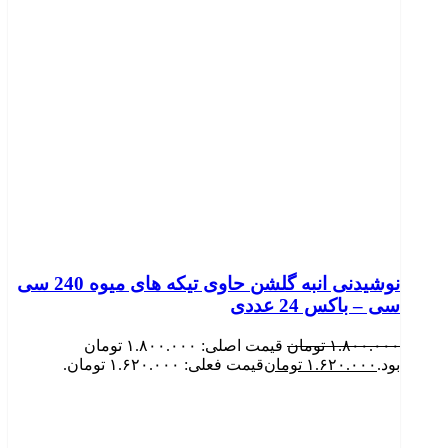
نوشیدنی انبه گلشن حاوی تیکه های میوه 240 سی
سی – باکس 24 عددی
۱.۸۰۰.۰۰۰
تومان
قیمت اصلی: ۱.۸۰۰.۰۰۰ تومان
بود.
۱.۶۲۰.۰۰۰
تومان
قیمت فعلی: ۱.۶۲۰.۰۰۰ تومان.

§ **Action item**
Without the pictures, give all the records above again exactly.

§ **Written solution**
نوشیدنی انبه گلشن حاوی تیکه های میوه 240 سی
سی – باکس 24 عددی
۱.۸۰۰.۰۰۰
تومان
قیمت اصلی: ۱.۸۰۰.۰۰۰ تومان
بود.
۱.۶۲۰.۰۰۰
تومان
قیمت فعلی: ۱.۶۲۰.۰۰۰ تومان.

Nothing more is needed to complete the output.